### What the task requires
Print the data exactly as written, but leave out each picture.

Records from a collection
=== Section Start ===

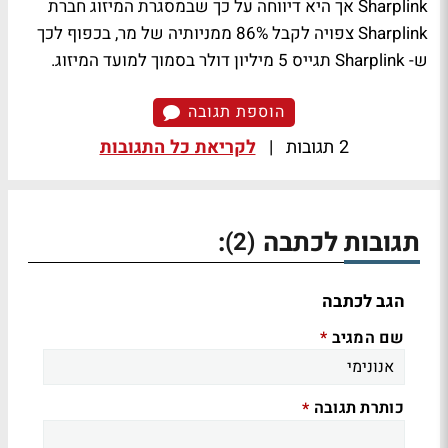
Sharplink אך היא דיווחה על כך שבמסגרת המיזוג חברת
Sharplink צפויה לקבל 86% ממניותיה של מר, בכפוף לכך
ש- Sharplink תגייס 5 מיליון דולר בסמוך למועד המיזוג.
הוספת תגובה
2 תגובות
|
לקריאת כל התגובות
תגובות לכתבה
:
(2)
הגב לכתבה
שם המגיב
*
כותרת תגובה
*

=== Section End ===

### Task solution
Sharplink אך היא דיווחה על כך שבמסגרת המיזוג חברת
Sharplink צפויה לקבל 86% ממניותיה של מר, בכפוף לכך
ש- Sharplink תגייס 5 מיליון דולר בסמוך למועד המיזוג.
הוספת תגובה
2 תגובות
|
לקריאת כל התגובות
תגובות לכתבה
:
(2)
הגב לכתבה
שם המגיב
*
כותרת תגובה
*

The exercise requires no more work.